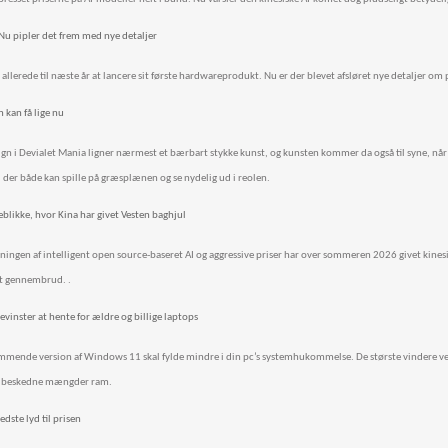
Nu pipler det frem med nye detaljer
allerede til næste år at lancere sit første hardwareprodukt. Nu er der blevet afsløret nye detaljer om p
 kan få lige nu
gn i Devialet Mania ligner nærmest et bærbart stykke kunst, og kunsten kommer da også til syne, når
, der både kan spille på græsplænen og se nydelig ud i reolen.
jeblikke, hvor Kina har givet Vesten baghjul
ngen af intelligent open source-baseret AI og aggressive priser har over sommeren 2026 givet kine
t gennembrud. .
vinster at hente for ældre og billige laptops
mmende version af Windows 11 skal fylde mindre i din pc’s systemhukommelse. De største vindere ved
 beskedne mængder ram.
dste lyd til prisen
═══
Assignment: Copy out exactly the lines from the one containing "kan få lige nu" through the last line above, keeping both end lines.

Answer to the exercise:
 kan få lige nu
gn i Devialet Mania ligner nærmest et bærbart stykke kunst, og kunsten kommer da også til syne, når
, der både kan spille på græsplænen og se nydelig ud i reolen.
jeblikke, hvor Kina har givet Vesten baghjul
ngen af intelligent open source-baseret AI og aggressive priser har over sommeren 2026 givet kine
t gennembrud. .
vinster at hente for ældre og billige laptops
mmende version af Windows 11 skal fylde mindre i din pc’s systemhukommelse. De største vindere ved
 beskedne mængder ram.
dste lyd til prisen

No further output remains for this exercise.